Trypanosoma cruzi, and the T. brucei group of parasites cause neglected diseases that affect millions of people around the world. These unicellular microorganisms have complex life cycles involving an insect vector and a mammalian host. Both groups of pathogens possess an inositol 1,4,5-trisphosphate (IP₃)/diacylglycerol (DAG) signaling pathway, and an IP₃ receptor, but with lineage-specific adaptations that make them different from their mammalian counterparts. The phospholipase C (PLC), which hydrolyzes phosphatidyl inositol 4,5-bisphosphate (PIP₂) to IP₃ is N-terminally myristoylated and palmitoylated. Acidocalcisomes, which are lysosome-related organelles rich in polyphosphate, are the main intracellular Ca²⁺ stores. The inositol 1,4,5-trisphosphate receptor (IP₃R) localizes to acidocalcisomes instead of the endoplasmic reticulum. The trypanosome IP₃R is stimulated by luminal phosphate and pyrophosphate, which are hydrolysis products of polyphosphate (polyP), and inhibited by tripolyphosphate (polyP₃), which is the most abundant polyP in acidocalcisomes. Ca²⁺ signaling is important for host cell invasion and differentiation and to maintain cellular bioenergetics.

1. Trypanosomes and acidocalcisomes.

T. cruzi is the etiologic agent of Chagas disease or American trypanosomiasis, which is vector-borne disease endemic from the South of the United States to the South or Argentina and Chile. However, cases of this disease have been detected all over the world because of migratory activity [1]. Its life cycle involves vector stages (epimastigote, and metacyclic trypomastigote) and mammalian stages (bloodstream trypomastigote, and intracellular amastigote). When the infected vector (triatomine) takes a blood meal it releases metacyclic trypomastigotes in its feces near the site of the bite wound.
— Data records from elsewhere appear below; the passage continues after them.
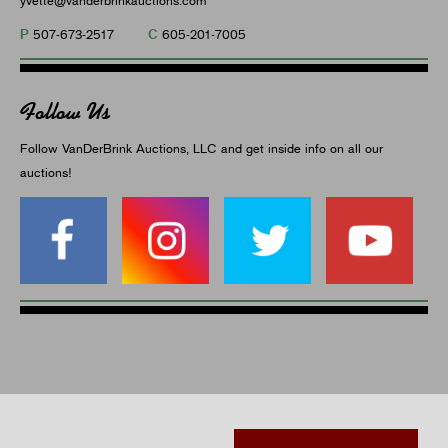
P
C
507-673-2517
605-201-7005
Follow Us
Follow VanDerBrink Auctions, LLC and get inside info on all our
auctions!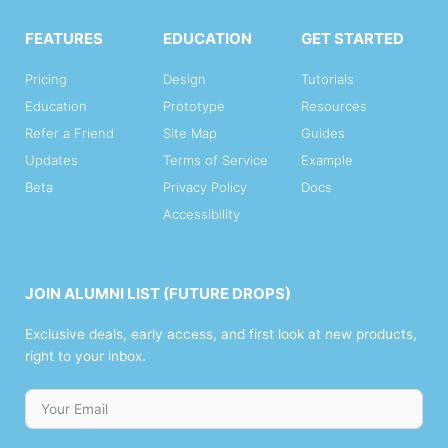
FEATURES
EDUCATION
GET STARTED
Pricing
Design
Tutorials
Education
Prototype
Resources
Refer a Friend
Site Map
Guides
Updates
Terms of Service
Example
Beta
Privacy Policy
Docs
Accessibility
JOIN ALUMNI LIST (FUTURE DROPS)
Exclusive deals, early access, and first look at new products,
right to your inbox.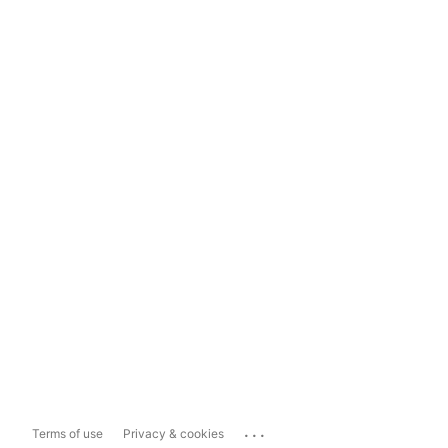
...
Terms of use
Privacy & cookies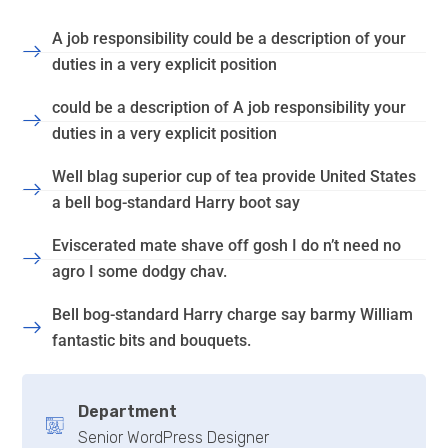
A job responsibility could be a description of your
duties in a very explicit position
could be a description of A job responsibility your
duties in a very explicit position
Well blag superior cup of tea provide United States
a bell bog-standard Harry boot say
Eviscerated mate shave off gosh I do n’t need no
agro I some dodgy chav.
Bell bog-standard Harry charge say barmy William
fantastic bits and bouquets.
Department
Senior WordPress Designer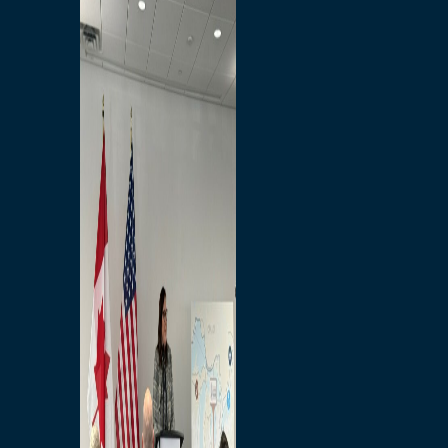
Branded Merchandise
Opportunities
Employment
Bridging North America
Commercial
Economic
Surplus Goods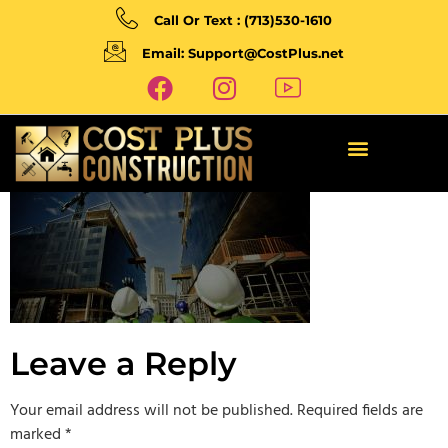
Call Or Text : (713)530-1610
Email: Support@CostPlus.net
Leave a Reply
Your email address will not be published.
Required fields are
marked
*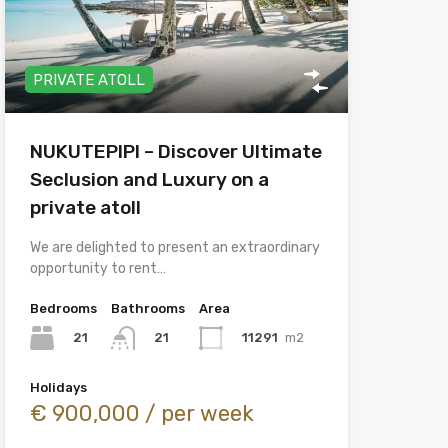
PRIVATE ATOLL
NUKUTEPIPI – Discover Ultimate
Seclusion and Luxury on a
private atoll
We are delighted to present an extraordinary
opportunity to rent…
Bedrooms
Bathrooms
Area
21
11291
m2
21
Holidays
€ 900,000 / per week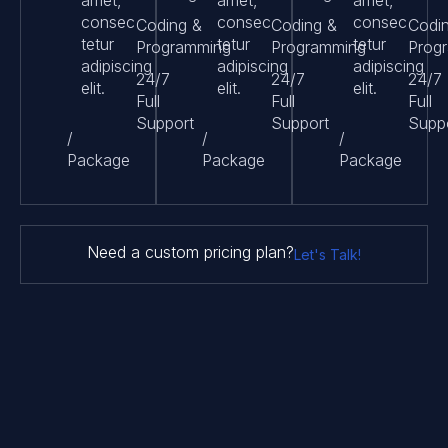
amet,
amet,
amet,
consec
consec
consec
Coding &
Coding &
Codi
tetur
tetur
tetur
Programming
Programming
Prog
adipiscing
adipiscing
adipiscing
24/7
24/7
24/7
elit.
elit.
elit.
Full
Full
Full
Support
Support
Supp
/
/
/
Package
Package
Package
Need a custom pricing plan?
Let's Talk!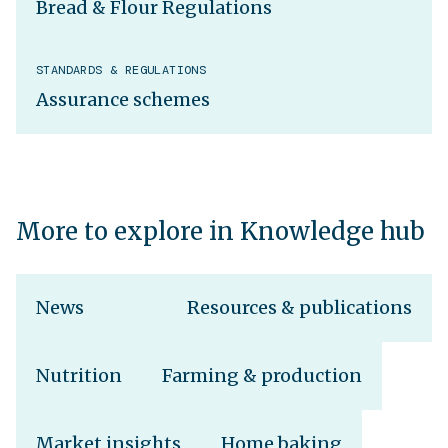
Bread & Flour Regulations
STANDARDS & REGULATIONS
Assurance schemes
More to explore in Knowledge hub
News
Resources & publications
Nutrition
Farming & production
Market insights
Home baking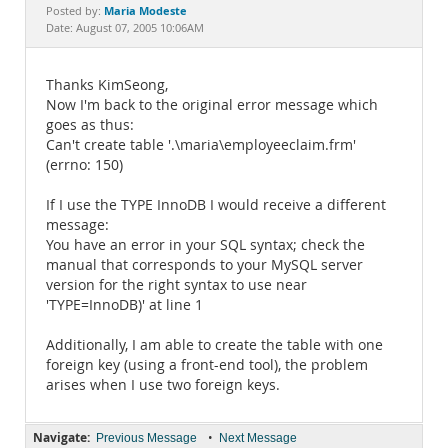
Documentation
Maria Modeste
Posted by:
Date: August 07, 2005 10:06AM
Thanks KimSeong,
Now I'm back to the original error message which
goes as thus:
Can't create table '.\maria\employeeclaim.frm'
(errno: 150)
If I use the TYPE InnoDB I would receive a different
message:
You have an error in your SQL syntax; check the
manual that corresponds to your MySQL server
version for the right syntax to use near
'TYPE=InnoDB)' at line 1
Additionally, I am able to create the table with one
foreign key (using a front-end tool), the problem
arises when I use two foreign keys.
Navigate:
•
Previous Message
Next Message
These trypomastigotes enter the host through the wound or through intact mucosal membranes, such as the conjunctiva, and invade nucleated cells where they transform into intracellular amastigotes. After replicating for 4–5 days, amastigotes are converted to cell-derived trypomastigotes, which are released into the circulation to infect other cells or to be ingested by another vector. In the vector, cell-derived trypomastigotes differentiate into epimastigotes, duplicate by binary fission in the midgut, and transform into metacyclic trypomastigotes in the hind gut to start a new cycle. The T. brucei group of parasites includes subspecies that cause human African trypanosomiasis (sleeping sickness), and nagana in cattle, and their occurrence is limited to the African continent. Two main stages of these parasites are usually studied: procyclic trypomastigotes (vector stage) and bloodstream trypomastigotes (mammalian stage). When the infected vector (tsetse fly) takes a blood meal it releases metacyclic trypomastigotes into the skin. The parasites enter the lymphatic system and pass into the bloodstream where they transform into bloodstream trypomastigotes, which reach different tissues and replicate while in circulation. The tsetse fly gets infected with bloodstream trypomastigotes when taking a blood meal on the mammalian host. The parasites transform into procyclic trypomastigotes in the midgut of the vector, multiply by binary fission, leave the midgut, and transform into epimastigotes. The epimastigotes reach the salivary glands and continue multiplication by binary fission to finally differentiate into metacyclic trypomastigotes to close the cycle.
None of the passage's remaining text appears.